Menai Insight combines qualitative approaches to textual analysis to ensure that nuanced relationships with sentences are captured, and machine learning to ensure that text is processed to a high degree of accuracy across millions of sentences. This article explains key stages in our approach to ensure high-accuracy large scale classifications of the text.
A key challenge with textual-constructs is capturing the desired information from the text. Nuanced, multi-dimensional constructs, common in organizational research, typically do not reduce to individual words, with traditional approaches based on word counts or term clusterings, often relatively coarse proxy of the desired construct. At Menai Insight, we take care at every stage to both ensure that the our textual structures capture the nuance of the sentences, and to ensure that the information is consistently extracted across texts.
Our ability to capture the information consistently is underpinned by multiple layers of qualitative and quantitative validations throughout the development and population process are summarized below.
Qualitative Analysis: Development of the Textual Structures
The first stage in classifying the texts involved developing a representation of the material. While each sentence in a particular communication medium, such as managerial backgrounds is unique, there is substantial underlying similarity in the material discussed.
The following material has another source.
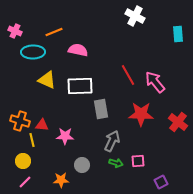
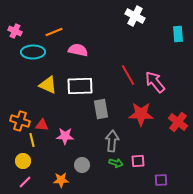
yellow triangle: moved 1 px right, 5 px down
gray arrow: rotated 20 degrees counterclockwise
purple square: moved 2 px up; rotated 24 degrees clockwise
Thus, although specific details such as names, dates, and experiences inherently differ between managers, there are underlying similarities; backgrounds typically discuss the discussion positions that a manager has worked in, experiences that they have gained, and qualifications and professional licenses that they have received.
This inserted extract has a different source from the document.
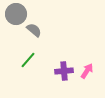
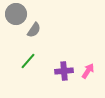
gray semicircle: rotated 84 degrees clockwise
green line: moved 1 px down
pink arrow: moved 1 px right
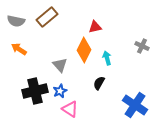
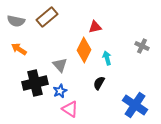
black cross: moved 8 px up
To identify the similarities, that provide the basis for our textual structures, we drew on qualitative on themes (e.g., Glaser and Strauss, 1967; Ryan and Bernard, 2003), reading substantial number of each texts in each medium to identify the underlying basis on which the texts were comparable, and the specifics on which they differed.
Machine Learning: Populating the Textual Structures and Validating the Classifications
After the textual structures are developed, we then developed analytical approaches, drawing on information extraction research, to systematically populate the information from the text to the textual structures. Again, substantial qualitative and quantitative validation was implemented to ensure that the ontologies are populated as expected. For example, We give substantial, continued, attention to ensure that machine-learned classifications conform to plausible sequencing, and identify and correct classifications that that are not populating the textual structures as expected.
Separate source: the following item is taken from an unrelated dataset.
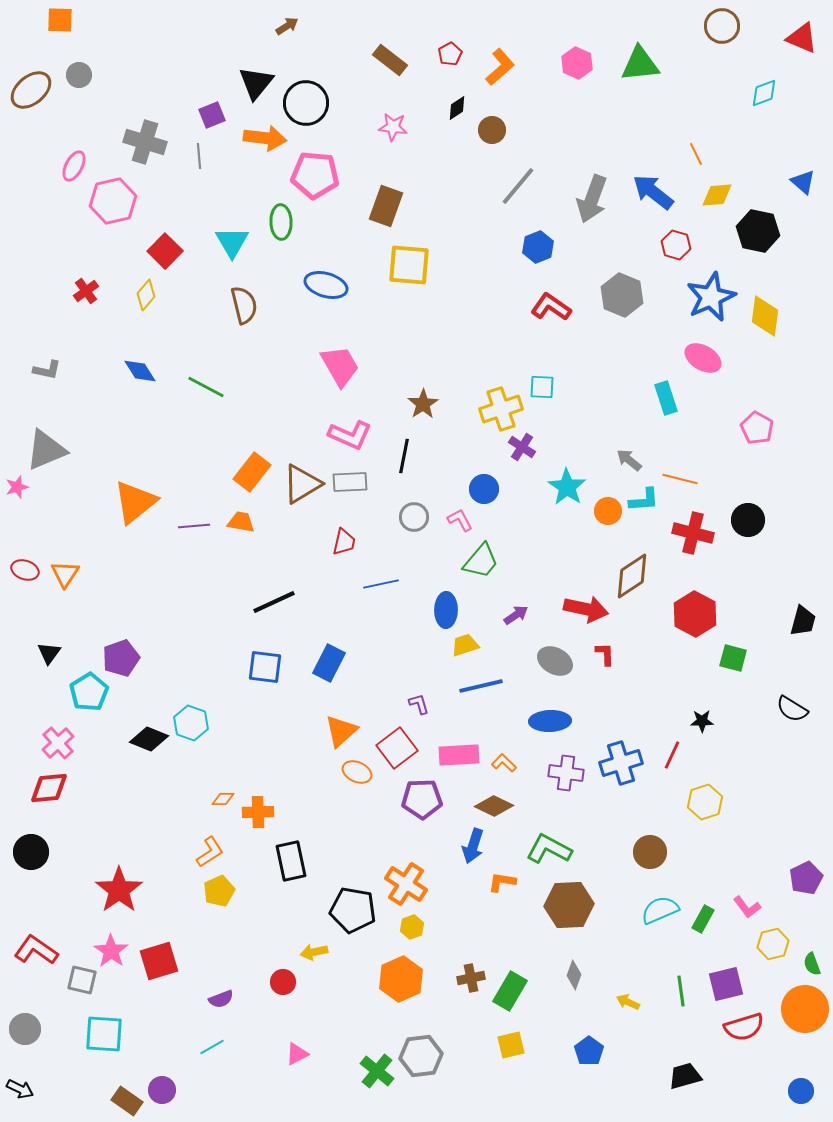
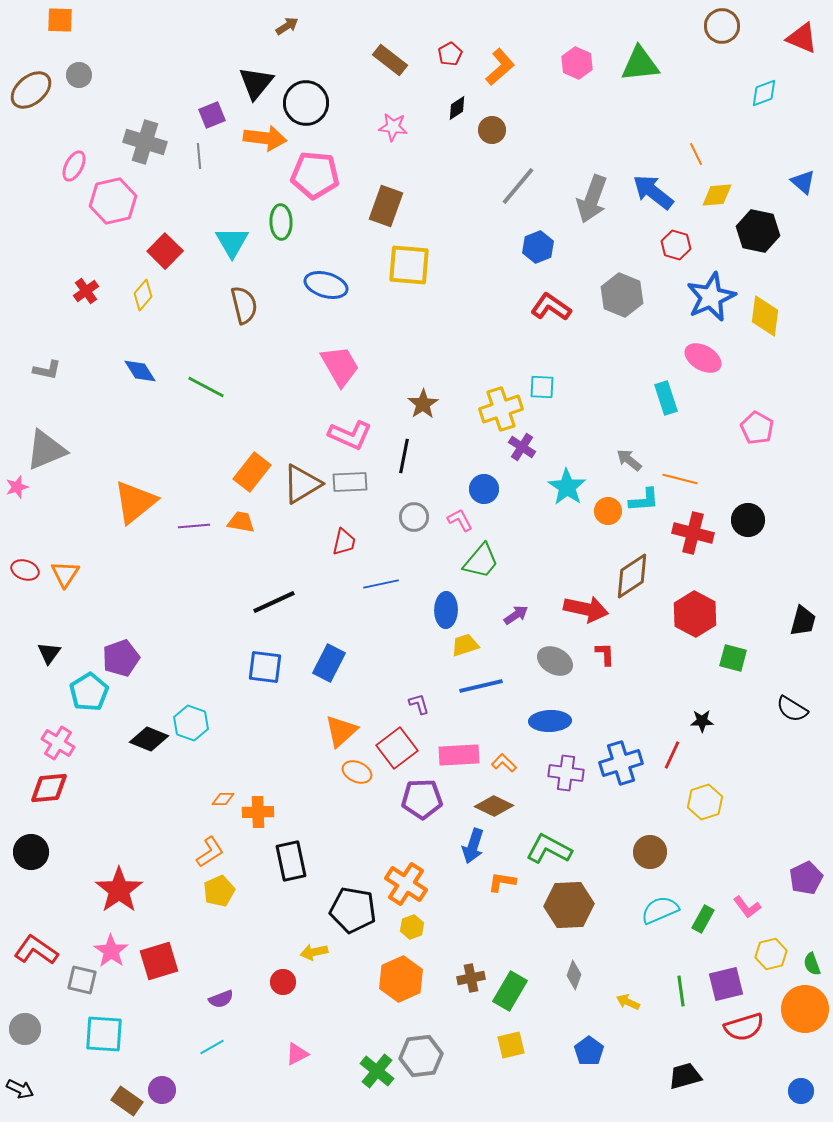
yellow diamond at (146, 295): moved 3 px left
pink cross at (58, 743): rotated 16 degrees counterclockwise
yellow hexagon at (773, 944): moved 2 px left, 10 px down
Since machine learning inherently relies on well classified data, our care to identify and correct mistakes leads to cumulative benefits: correcting mistakes increases the accuracy of our classifications, which in turn make it easier to identify and correct other errors. Indeed, while working with millions of sentences introduces its own challenges, the diversity of sentences previously classified helps ensure that the accuracy of classifying new material.
Manual Oversight: Ensuring populated as expected
To ensure that mistakes are identified, our entire process has substantial manual oversight. This process, which spans our entire population process, helps ensure that classifications are continually improving, and not drifting from those expected. Moreover, the direct correspondence to the underlying text further illustrate the validity of the textual structures, while allowing more nuanced theorizing than feasible with distant proxies.
Transparency: Avoiding black-box analysis
Our overall process, and usage our the textual structures is designed to be transparent - with clear connections between the underlying text and the textual structures helping to illustrate the validity of extracted constructs. Being able to identify and verify at the specific sentence-level that desired terms are being extracted, gives confidence in the validity of aggregated constructs. Moreover, we extend this level of transparency, with clear documentation specifying the textual-structure and detailing the classification process.
Glaser, B., and A. Strauss
1967 The Discovery of Grounded Theory: Strategies for Qualitative Research. New Brunswick: Aldine Transaction.
Ryan, G.W., and H.R. Bernard
2003 Techniques to identify themes. Field Methods. 15. 85-109.